House Vines
Ravenclaw: Now that I’ve explained the answer for 10 minuets, do you understand the problem Gryffindor?
Gryffindor: Yes.
Ravenclaw: Are you lying to me?
Gryffindor: *tears in eyes* YeS.
House Vines
Ravenclaw: *holds up hermonica* You play it, you get 100 million dollars, but a 100 million people will die.
Slytherin: *plays hermonica aggressively*
Hufflepuff: Slytherin No!
House shenanigans
Hufflepuff: Why are people so obsessed with top or bottom? Honestly, I would just be excited to have a bunk bed.
Slytherin:
Gryffindor:
Ravenclaw:
Gryffindor: I’m gonna to tell them.
Literally everybody: DON’T YOU DARE!!
House Vines
Gryffindors mother: Well Professor Mcgonagall, my daughter would not do something such a thing therefore after.
Gryffindor mother: *whispering harshly to Gryffindor* Gryffindor did you fucking do that thing therefore after?
House Vines
Gryffindor prefect relaxing in the tub late at night in the prefect’s bathroom.
Ravenclaw prefect: in a lifeguard uniform sitting on the edge of the tub, sexily. I see you don’t have a lifeguard here at your beach.
Gryffindor prefect: physically confused
Raveclaw prefect: acting sexy
Gryffindor prefect: I’m not at the beach-this is a bathtub.
House Vines
Slytherin: *looking up* Yeah, so he broke up with me.
Ravenclaw: Why are you looking up?
Slytherin: I NeEd TO CrY, But mY FOunDaTIon coSTeD 48 DOLLARS!
House Vines
Slytherin: I should’ve left you on that street corner where you were standing.
Gryfindor: *intense pause*
Gryfindor: But ch’ya didnt!
House Vines
Ravenclaw prefect: *Singing while bursting into Slytherin’s dorm* Good morning~Good mooooorrrning~!!!!
Ravenclaw prefect: Wake up kiddo it’s Saturday!!
Slytherin: Ugh...Ravenclaw I was out late!
Ravenclaw prefect: *Takes a big slurp of tea* I know!
House Vines
Gryffindor: I’m not gonna convresate with you.

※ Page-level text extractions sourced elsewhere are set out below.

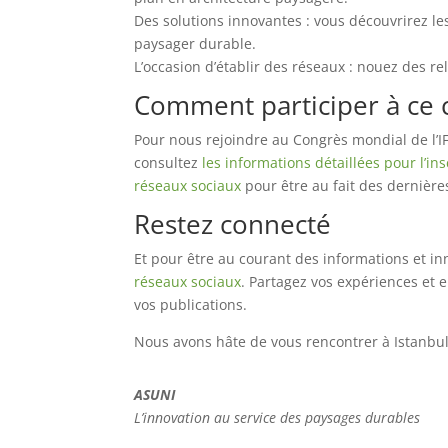
Des solutions innovantes : vous découvrirez 
paysager durable.
L’occasion d’établir des réseaux : nouez des r
Comment participer à ce 
Pour nous rejoindre au Congrès mondial de l’IFL
consultez
les informations détaillées pour l’ins
réseaux sociaux
pour être au fait des dernière
Restez connecté
Et pour être au courant des informations et i
réseaux sociaux
. Partagez vos expériences et 
vos publications.
Nous avons hâte de vous rencontrer à Istanbul 
ASUNI
L’innovation au service des paysages durables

I’m not gonna invest time-
Slytherin: *stirring tea* I think it’s converse.
Gryffindor: Huh?
Slytherin: Just say talk. *sips tea*
House Vines
Gryffindor standing on the edge of one of the buildings in hogsmeade getting ready to jump.
Slytherin: unenthusiastically Don’t kill yourself.

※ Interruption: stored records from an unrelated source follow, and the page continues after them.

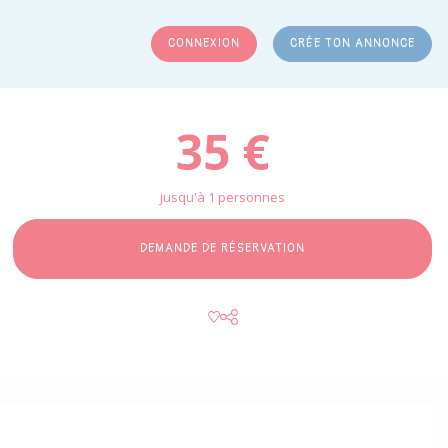
CONNEXION
CRÉE TON ANNONCE
RCHER
35 €
jusqu'à 1 personnes
DEMANDE DE RÉSERVATION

Gryffindor: Planking on the edge I might!
Slytherin: still unenthusiastically while trying to grab griffindor Don’t kill yourself.
Gryffindor: Hanging upside down from the edge I might!

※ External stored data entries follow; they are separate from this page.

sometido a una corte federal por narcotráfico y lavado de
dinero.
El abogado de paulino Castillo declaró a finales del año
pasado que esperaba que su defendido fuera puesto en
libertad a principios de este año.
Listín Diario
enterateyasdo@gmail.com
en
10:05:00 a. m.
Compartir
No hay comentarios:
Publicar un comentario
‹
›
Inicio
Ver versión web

Slytherin: whilst pulling gryffindor by their feet That’ll ruin the trip, dude.
House Vines
Gryffindor walks into class
Slytherin: Aww fuck! See I thought I was gonna have a happy day at school, but then you walked in.
Ravenclaw: What did gryffindor do?
Slytherin: Bitch go and exist.
Gryffindor:...
Ravenclaw: turns to gryffindor Why would you do that?